PS I’m not saying such access woulnd’t be good but that in many cases a workflow can be created to solve the problems. For example @blitzprog could use a “hard coded” info file and use the internals approach to write this file every time a build is created.
While this is true and certainly works for most applications, it doesn’t solve the problem for situations where you don’t play the animation.
In my case the animations are available on the server side as objects but they are not played. For this scenario it would still be very handy to have an API like this.
It’s increasingly apparent while adjusting to new systems that Unity has a habit of taking two steps forward and one step back. All of the great features with Mechanim, and yet we can’t do something as simple as get the length of an animation?
I found a pretty simple solution, I’m not sure how it will work for every problem but you can still get the animation clip length directly by referencing the clip it self (Not through the state machine).
Here we have an attack animation that is played in the Animator state machine by setting a bool to true, then using a coroutine we wait until animation has finished and then switch the bool back to false.
In this implementation it is required that you set the ‘attack’ animation in the inspector to reference it, however if your animations are in the Resources folder then you can use the Resources class to load it in via script. Hope this helps.
public class PlayerController : Monobehaviour {
public AnimationClip attack;
Animator _animator;
void Start() {
_animator = this.GetComponent<Animator>();
}
void Update() {
if(Input.GetButtonDown("Fire1")) {
StartCoroutine(Attack());
}
}
IEnumerator Attack() {
_animator.SetBool("Attack", true);
yield return new WaitForSeconds(attack.length);
_animator.SetBool("Attack", false);
}
}
how would one wait till the animation has finished once and then launch a projectile ate lets say an oportune time during said anmation ?would this code be the solution if i tweaked it or is there a nicer way ?

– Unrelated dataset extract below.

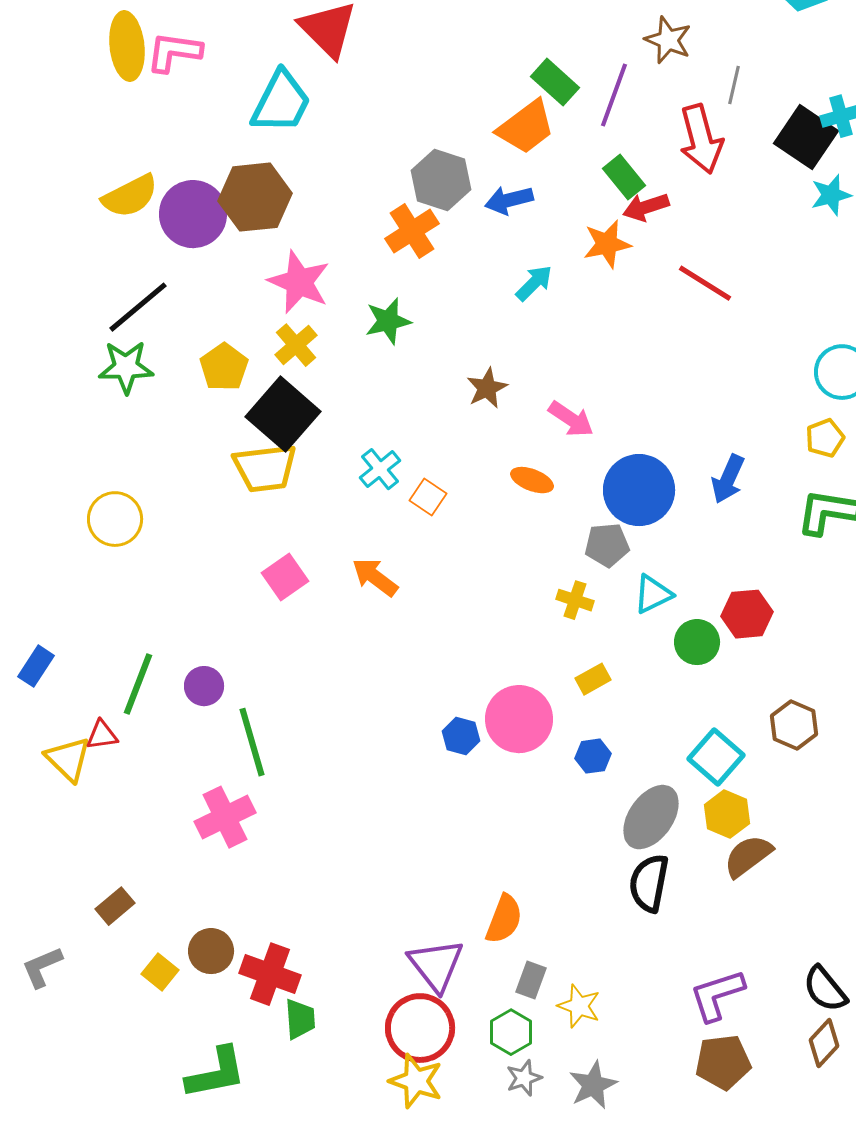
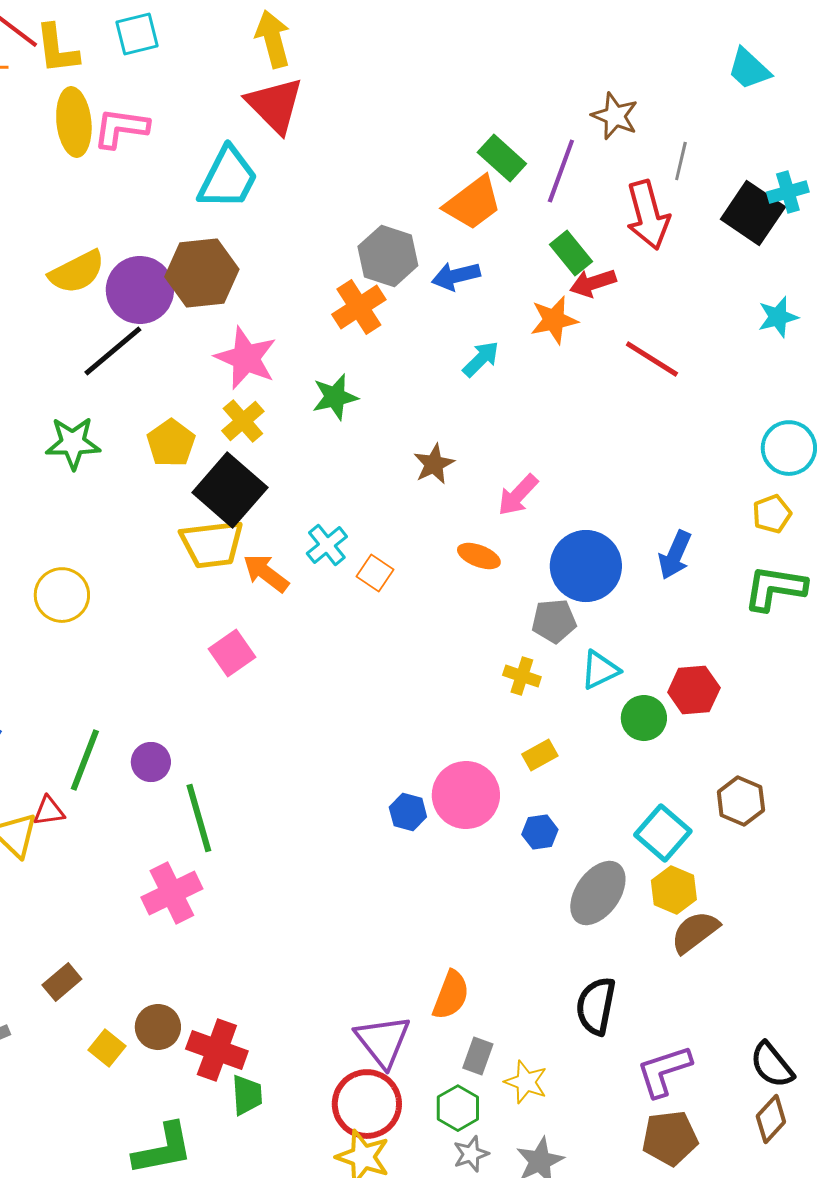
cyan star: (831, 195) -> (778, 317), moved
black line: (138, 307) -> (113, 351), moved
pink arrow: (571, 419) -> (518, 495), turned 99
orange arrow: (375, 577) -> (266, 573), moved
black semicircle: (649, 883) -> (596, 1006), moved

So I tried this…and it doesn’t work. I created a dummy class that had references to the basic animations that every character in my game will have, and then I have a method where I input an enum value and get the respective animation’s length. I always get 0. No matter what. Everything is referenced correctly and it is the animations that are used in the state machine. I’ve set up default returns (in the case that some reference is missing) to 1.0f, but I never get that, implying that the animations are read and the animationClip.length is actually 0.0f. But this makes no sense, as even a single frame animation would be greater than that.
Edit: Added a debug output of the AnimationClip.ToString(), and I get the correct animation name. So everything is correct but the clip’s length is 0, which makes no sense as it is an actual animation.
Edit 2: Nevermind, it works, I made a silly elsewhere (irrelevant to the topic so no details).
Hey… its a bit late, but i found a kind of solution for this… You must declarate a “public animationClip” in your code, then make the reference to the clip from the inspector dragging the animation file into it.
Then simply use “clip.lenght” for example to get the duration of the clip.
It’s the only way i found to do it.
This thread is about Mecanim animations being affected by speed, not animations in general.
What you’re talking about only gives us the base clip length, not the real length used in Mecanim.